Un mois avant l'annonce de la mesure, le président du Foment del Treball, Josep Sánchez Llibre, avait averti que les hommes d'affaires « ont besoin d'immigration comme l'air qu'ils respirent ou l'eau qu'ils boivent chaque jour ».
Une fois annoncé, le leader du syndicat patronal catalan a salué le « courage » du gouvernement pour que des milliers de personnes puissent démontrer qu'elles travaillaient et avec des permis dans l'économie catalane et espagnole, selon ses propres termes.
Enfin, il a demandé que son incorporation se fasse « par consensus ».
PIMEC
De son côté, Pimec souligne l'importance de cette mesure dans un contexte où les entreprises de tous secteurs « éprouvent des difficultés croissantes à trouver du personnel et à pourvoir les postes vacants ».

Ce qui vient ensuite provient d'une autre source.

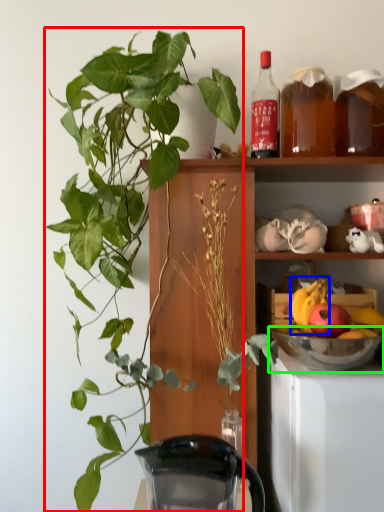 Question: Based on their relative distances, which object is farther from houseplant (highlighted by a red box)? Choose from fruit (highlighted by a blue box) and mixing bowl (highlighted by a green box).

Choices:
 (A) fruit
 (B) mixing bowl

Answer: (A)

« Cette nécessité prend encore plus de sens si l'on considère que l'Espagne – avec la Finlande – est l'État communautaire avec le taux de chômage le plus élevé de l'Union européenne », affirment-ils.
Les sources patronales indiquent que cette réalité « met en évidence un déséquilibre structurel entre l'offre et la demande de compétences et appelle à des politiques d'inclusion et d'intégration au travail qui accompagnent ce processus ».
En ce sens, Pimec souligne que le processus de régularisation « doit être lié à un emploi effectif »: contrat de travail ou itinéraires de politique active d'emploi avec des garanties, tout en demandant des ressources administratives suffisantes pour gérer en même temps cette régularisation et les dossiers en attente.